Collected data
========================================

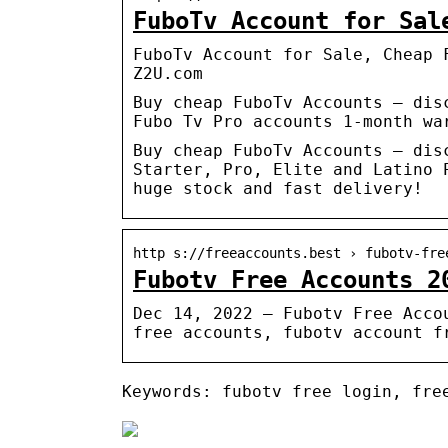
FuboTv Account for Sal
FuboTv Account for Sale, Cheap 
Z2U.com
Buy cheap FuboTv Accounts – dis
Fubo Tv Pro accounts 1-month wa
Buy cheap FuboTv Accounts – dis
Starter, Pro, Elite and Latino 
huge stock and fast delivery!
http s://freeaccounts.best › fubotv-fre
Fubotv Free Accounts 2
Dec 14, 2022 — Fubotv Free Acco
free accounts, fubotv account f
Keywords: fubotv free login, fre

========================================

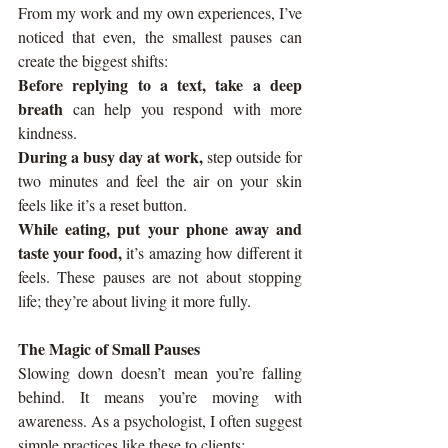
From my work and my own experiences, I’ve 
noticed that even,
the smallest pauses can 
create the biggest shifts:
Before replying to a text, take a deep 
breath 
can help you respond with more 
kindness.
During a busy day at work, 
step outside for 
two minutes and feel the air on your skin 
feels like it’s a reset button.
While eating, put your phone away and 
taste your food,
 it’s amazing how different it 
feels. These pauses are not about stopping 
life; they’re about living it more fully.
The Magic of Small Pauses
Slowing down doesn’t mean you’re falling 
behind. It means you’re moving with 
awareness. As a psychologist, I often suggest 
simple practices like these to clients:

========================================

| TASK |
Retype, exactly and in full, the lines above from the one containing "Slowing down doesn’t mean you’re falling" through the one containing "simple practices like".

| TASK OUTPUT |
Slowing down doesn’t mean you’re falling 
behind. It means you’re moving with 
awareness. As a psychologist, I often suggest 
simple practices like these to clients:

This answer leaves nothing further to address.